Death panels and the ethics of health care proxies

I participated in death panels. Many times. They weren’t panels exactly. But I was doing what the sort of thing that Sen. Grassley said was going to determine whether “you’re going to pull of the plug on Grandma.” The only difference between me and the death panels (which never did make it into the final health care bill) was that under the proposed legislation physicians on such panels would receive Medicare payments. I didn’t receive payment for my services. Also, I am not a physician.

The so-called death panels would have provided voluntary counseling for Medicare patients around what kind of care they wanted at the end of life. This is exactly the kind of conversations I had with members of the Ethical Humanist Society of Long Island in my role as the spiritual leader.

Actually, the first time I engaged in such discussions was when my elderly parents presented me with their living will. They wanted to make sure that, as they said, they didn’t want to become “vegetables.” Living in southern Florida, they knew first hand what happens to many as they near the ends of their lives. My parents didn’t want extraordinary measures taken to keep them alive, as they had seen others endure.

The language in my parents’ living wills was broad, but after my conversations with them I had a good sense of what they really meant. Not many people, though, have such conversations with their families—or with their physicians or with anyone else.

It isn’t easy to talk about death and dying. Few want to contemplate their own deaths or that of a loved one. Even fewer want to imagine their final days being hooked up to a machine, pricked with countless needles and a tube stuck down their throat. But this is a reality that many will face and it is better to have your say now about what you want done to you when you can no longer speak for yourself.

As a member of a hospital ethics committee, I have seen what happens when advanced directives are absent. There are disagreements between families and physicians or between various family members. This situation, not at all uncommon, adds to the anguish that a family already is experiencing.

Sadly, only 10% of the population has documented their wishes for end-of-life care. Forty per cent haven’t even thought about how they want to be treated when the end of life is near.
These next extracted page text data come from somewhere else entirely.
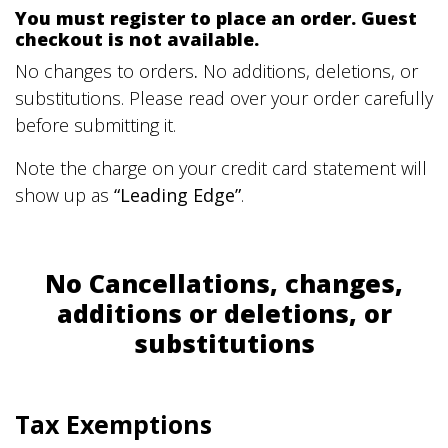
You must register to place an order. Guest
checkout is not available.
No changes to orders
.
No additions, deletions, or
substitutions. Please read over your order carefully
before submitting it.
Note the charge on your credit card statement will
show up as
“Leading Edge”
.
No Cancellations, changes,
additions or deletions, or
substitutions
Tax Exemptions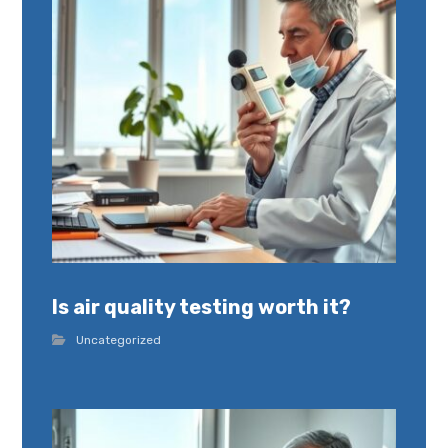
Is air quality testing worth it?
Uncategorized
As for the “death panel” provision that didn’t make it into the health care bill: I don’t know that physicians are the right people to help people with such planning. My own experience is that many medical doctors are just as uncomfortable discussing death as are patients. Better placed than physicians to have the conversation, in my view, are clergy—priests, ministers, pastors, rabbis, and others who care for the spiritual lives of their congregants, those who are with those during life, know the family, and are with them they are dying.

For several years in my role as the Leader of the Ethical Humanist Society I sat with members and helped them fill out a form that listed where they kept valuable papers, who they wanted contacted in case of an emergency, what wishes they may have for their funeral or memorial service and where they kept their up-dated will.
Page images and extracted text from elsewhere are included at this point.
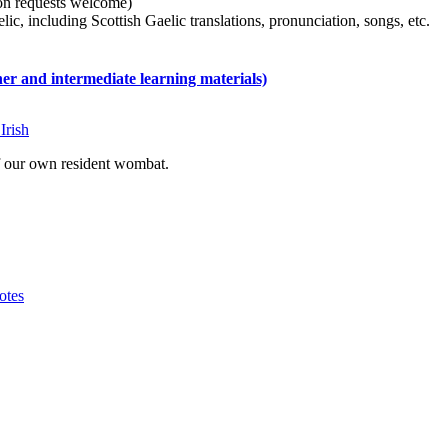
tion requests welcome)
ic, including Scottish Gaelic translations, pronunciation, songs, etc.
 and intermediate learning materials)
Irish
of our own resident wombat.
otes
The most important part of the conversation was encouraging the person to designate a healthcare proxy. This is the person who will speak for them if they are unable to speak for themselves. In New York, at least, the healthcare proxy form can be downloaded from the Internet. It requires two witnesses; a lawyer isn’t necessary nor is a notary public. It is legally binding and it gives the proxy the same power as the patient would have if the person could speak for herself.

Not knowing what a person’s wishes are about their own end-of-life care places an enormous emotional burden on those that love them. I think there is an ethical obligation to talk about these matters now and to have a health care proxy. It isn’t easy to think about this and even more difficult to take the step and actually fill out a health care proxy. But doing so may be one of the greatest gifts a person can give to those who live on after them.
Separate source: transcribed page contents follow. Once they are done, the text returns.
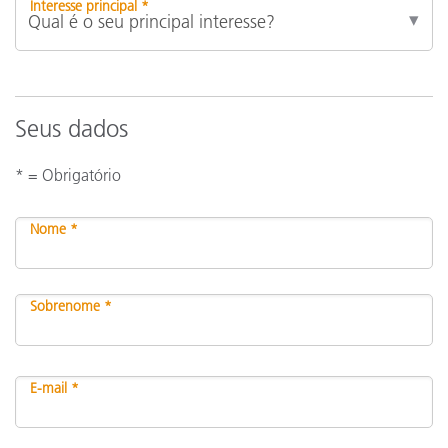
Interesse principal *
Seus dados
* = Obrigatório
Nome *
Sobrenome *
E-mail *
3 thoughts on “Death panels and the ethics of health care proxies

  1. As you said, doctors aren’t in the business of dying, but in the business of healing. Discussing death runs counter to what they do. Worse, hospitals have records on their doctors and death is seen as a failure for both the doctor and the hospital. My husband (a nurse) has heard many doctors say “not on my watch”– doing painful and invasive procedures, with the goal of getting the patient out of the unit. Even WITH the advance directives, doctors ignore them for fear of lawsuits and a black mark on their name. The solution (I think) is to have hospice services in each hospital, so that a transfer is not a statistical “failure” but a natural outcome, with dignity and comfort to the patient and family. And of course, counseling to discuss treatment options so that the patient can make the best informed decision given his/her illness, prognosis, and what each treatment option is expected to feel like and accomplish. Would I want to live on a ventilator and a feeding tube? No, thank you.

  2. It’s such an interesting post.

    The raise of the insurance companies determine the scale of “fear from lawsuits” and of course, bad reputation.

    This issue cause a significant change within the attitude of every Doctor, inside and outside – of the US.
    Also, this cause a new demand for insurance that each doctor cannot live without it. But the bad reputation will stay, even if you get covered by your insurance company.

  3. My husband and I were among those who sat with you and did our “living will.” It really was not hard to do; the harder part is imagining living for a long time with artificial means to keep us alive. Chris and I thank you for helping us do this and for making the experience important and comfortable.

    Ironically, when I was giving birth to my son, Long Island Jewish Hospital also made us fill out paperwork about this before I gave birth. The other irony, is that Sloan Kettering did not ask me for such paper work and that was a much more involved surgery.